Task goal
Output, exactly as written, the lines below from the one that has "upgrade to Android" through the one that has "rt Superbook"; nothing else, and no pictures.

(Collection entries)
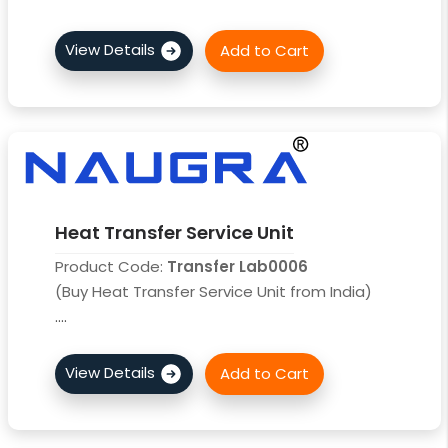
Heat Transfer Service Unit
Product Code:
Transfer Lab0006
(Buy Heat Transfer Service Unit from India)
....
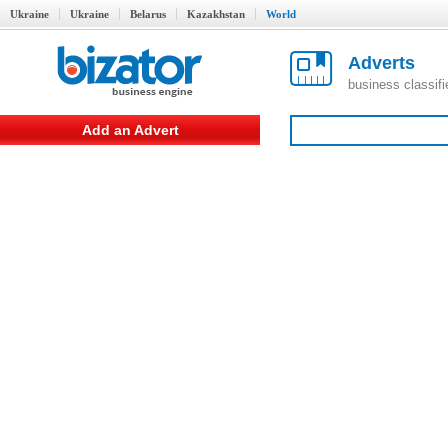
Ukraine
Ukraine
Belarus
Kazakhstan
World
Adverts
business classif
Add an Advert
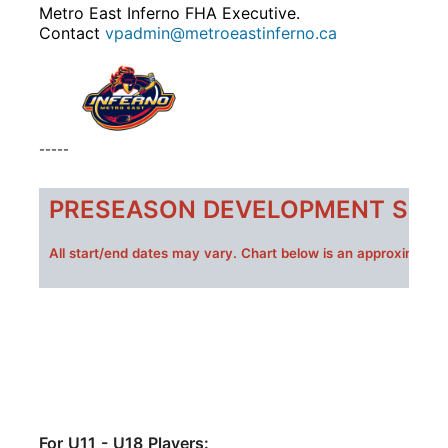
Metro East Inferno FHA Executive.
Contact
vpadmin@metroeastinferno.ca
-----
PRESEASON DEVELOPMENT SESS
All s
tart/end dates may vary. Chart below is an approximate 
For U11 - U18 Players:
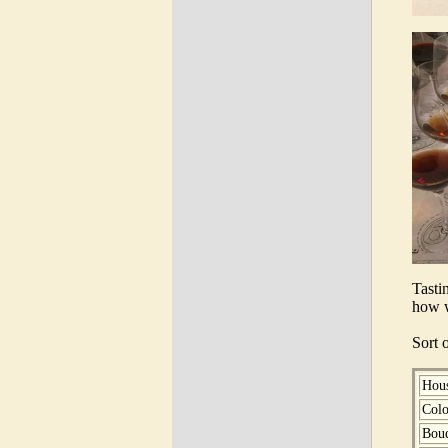
Tasti
how w
Sort 
Hou
Colo
Bou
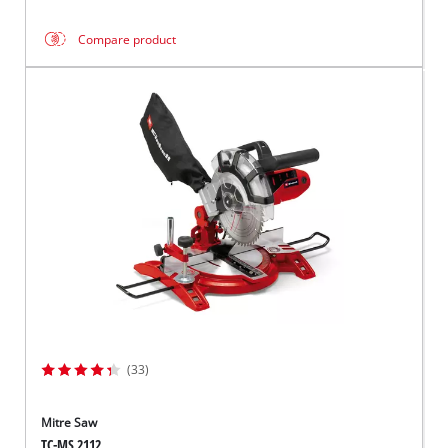
Compare product
(33)
Mitre Saw
TC-MS 2112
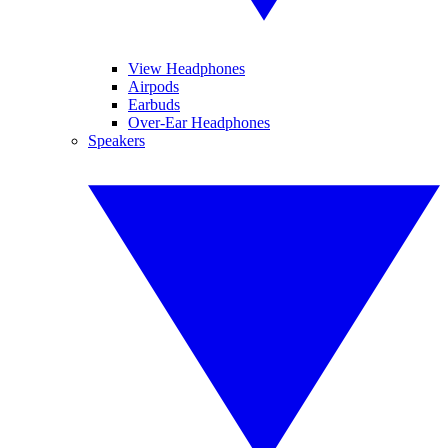
View Headphones
Airpods
Earbuds
Over-Ear Headphones
Speakers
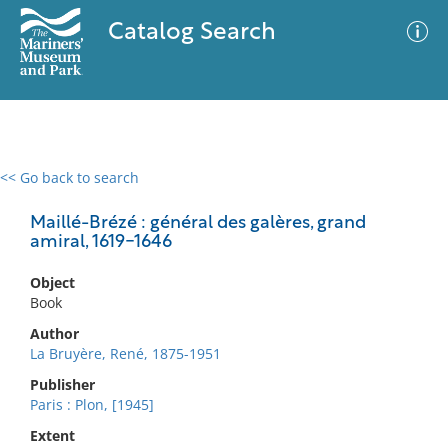
Catalog Search
<< Go back to search
0 results
Advanced Search
Filter
Maillé-Brézé : général des galères, grand
amiral, 1619-1646
Object
No results meet your criteria
Book
Author
La Bruyère, René, 1875-1951
Publisher
Paris : Plon, [1945]
Extent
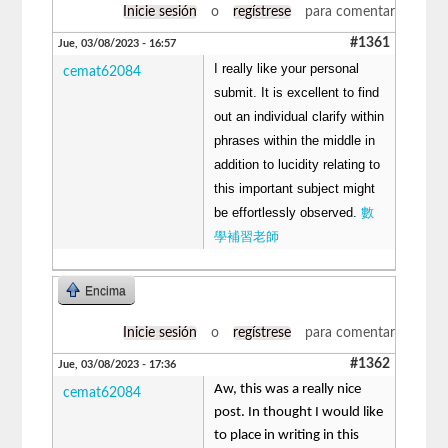
Inicie sesión
o
regístrese
para comentar
#1361
Jue, 03/08/2023 - 16:57
I really like your personal
cemat62084
submit. It is excellent to find
out an individual clarify within
phrases within the middle in
addition to lucidity relating to
this important subject might
be effortlessly observed.
數
學補習老師
Encima
Inicie sesión
o
regístrese
para comentar
#1362
Jue, 03/08/2023 - 17:36
Aw, this was a really nice
cemat62084
post. In thought I would like
to place in writing in this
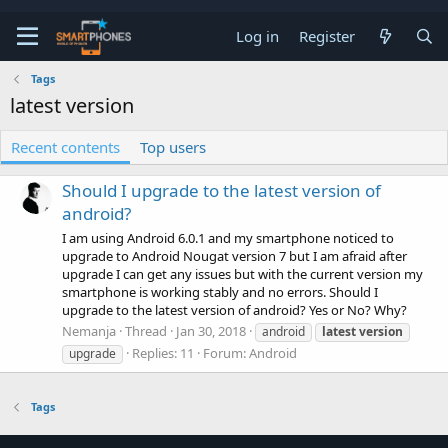
Log in
Register
Tags
latest version
Recent contents
Top users
Should I upgrade to the latest version of
android?
I am using Android 6.0.1 and my smartphone noticed to
upgrade to Android Nougat version 7 but I am afraid after
upgrade I can get any issues but with the current version my
smartphone is working stably and no errors. Should I
upgrade to the latest version of android? Yes or No? Why?
Nemanja
Thread
Jan 30, 2018
android
latest
version
Replies: 11
Forum:
Android
upgrade
Tags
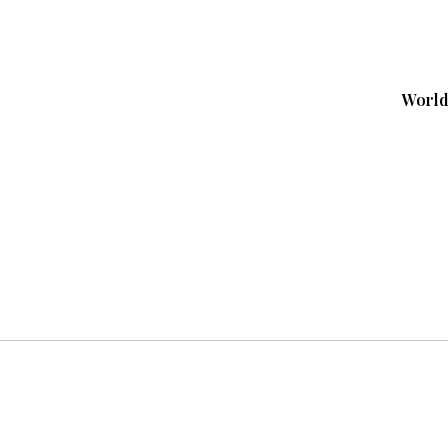
World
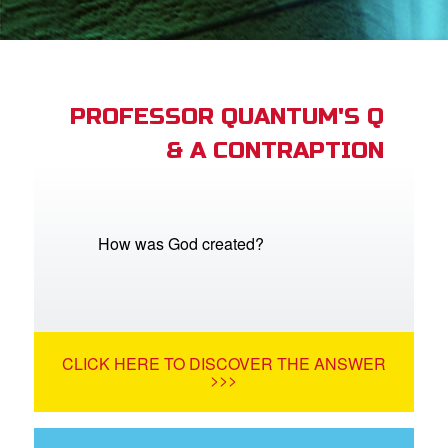
App
arents Only: Welcome Pack
PROFESSOR QUANTUM'S Q
& A CONTRAPTION
rt Superbook
book Academy
from CBN Animation
How was God created?
n
er
CLICK HERE TO DISCOVER THE ANSWER
e Language
>>>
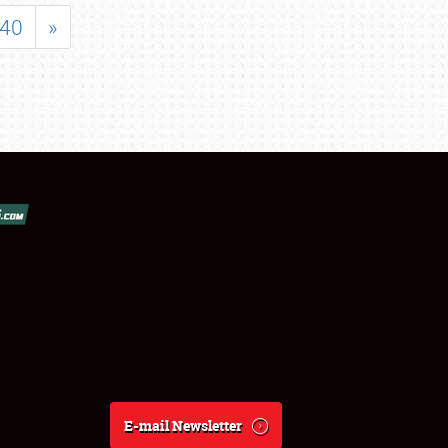
40
»
E-mail Newsletter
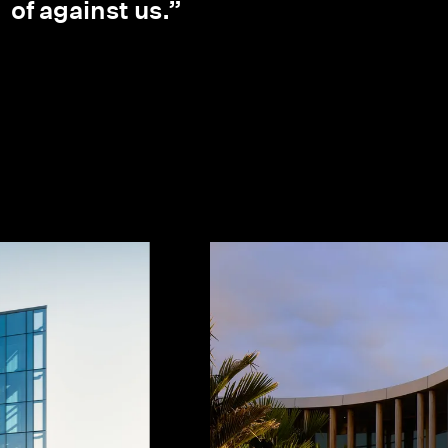
of against us.”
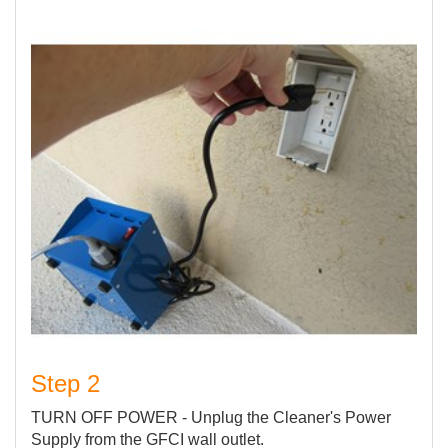
Step 2
TURN OFF POWER - Unplug the Cleaner's Power
Supply from the GFCI wall outlet.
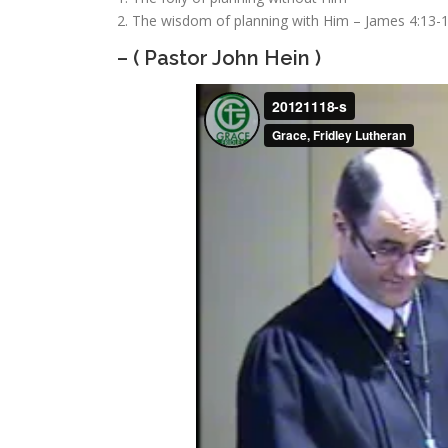
2. The wisdom of planning with Him
– James 4:13-
– ( Pastor John Hein )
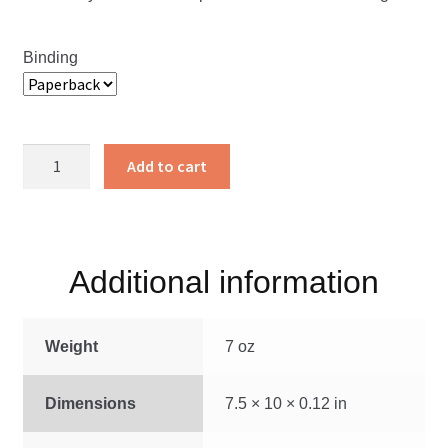
Binding
The
Add to cart
Underground
Railroad
quantity
Additional information
Weight
7 oz
Dimensions
7.5 × 10 × 0.12 in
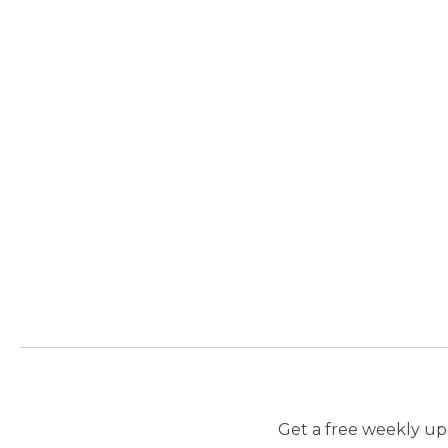
Get a free weekly upd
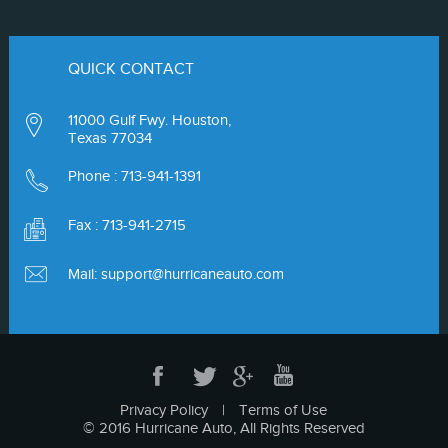
QUICK CONTACT
11000 Gulf Fwy. Houston,
Texas 77034
Phone :
713-941-1391
Fax : 713-941-2715
Mail:
support@hurricaneauto.com
Privacy Policy
|
Terms of Use
© 2016 Hurricane Auto, All Rights Reserved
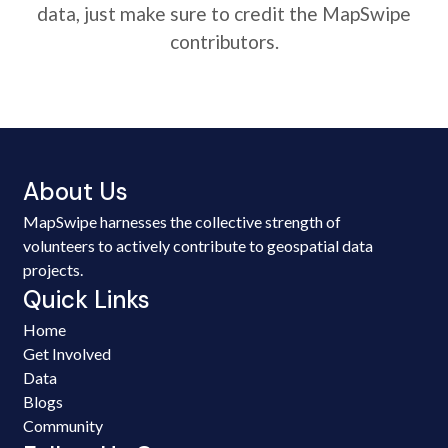
data, just make sure to credit the MapSwipe
contributors.
About Us
MapSwipe harnesses the collective strength of
volunteers to actively contribute to geospatial data
projects.
Quick Links
Home
Get Involved
Data
Blogs
Community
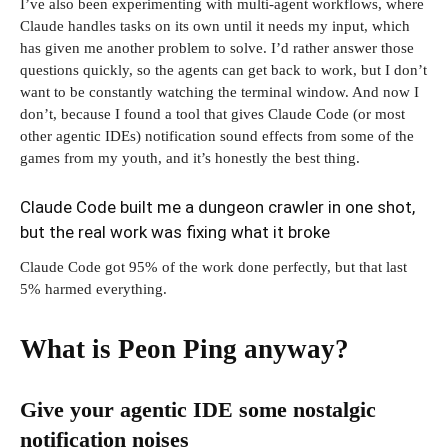
I’ve also been experimenting with multi-agent workflows, where
Claude handles tasks on its own until it needs my input, which
has given me another problem to solve. I’d rather answer those
questions quickly, so the agents can get back to work, but I don’t
want to be constantly watching the terminal window. And now I
don’t, because I found a tool that gives Claude Code (or most
other agentic IDEs) notification sound effects from some of the
games from my youth, and it’s honestly the best thing.
Claude Code built me a dungeon crawler in one shot,
but the real work was fixing what it broke
Claude Code got 95% of the work done perfectly, but that last
5% harmed everything.
What is Peon Ping anyway?
Give your agentic IDE some nostalgic
notification noises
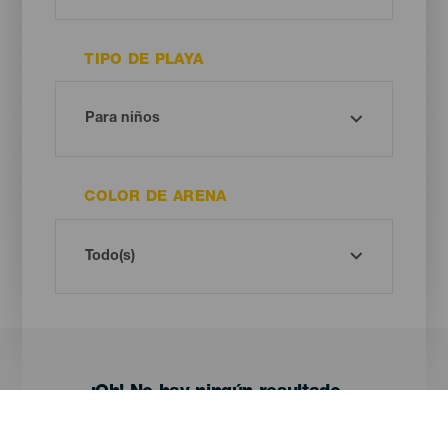
TIPO DE PLAYA
COLOR DE ARENA
¡Oh! No hay ningún resultado...
Prueba otra vez, seguro que das con algo que te gusta.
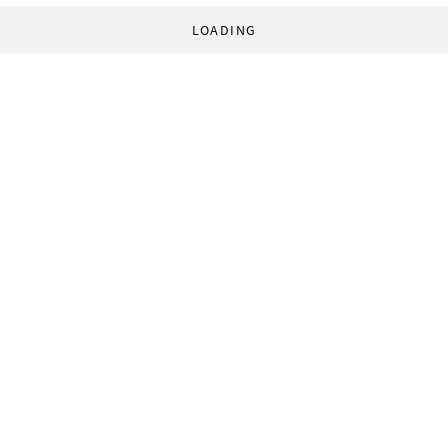
LOADING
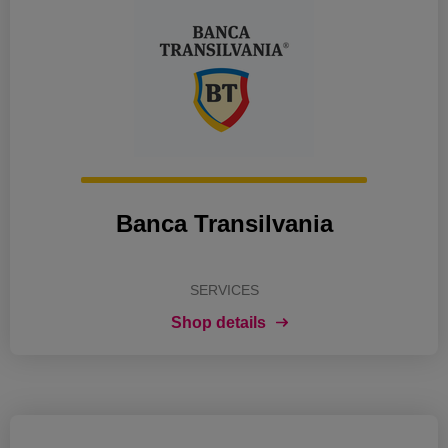
Banca Transilvania
SERVICES
Shop details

Result of the task
upgrade to Android Nougat version 7 but I am afraid after
upgrade I can get any issues but with the current version my
smartphone is working stably and no errors. Should I
upgrade to the latest version of android? Yes or No? Why?
Nemanja
Thread
Jan 30, 2018
android
latest
version
Replies: 11
Forum:
Android
upgrade
Tags
World
App
arents Only: Welcome Pack
PROFESSOR QUANTUM'S Q
& A CONTRAPTION
rt Superbook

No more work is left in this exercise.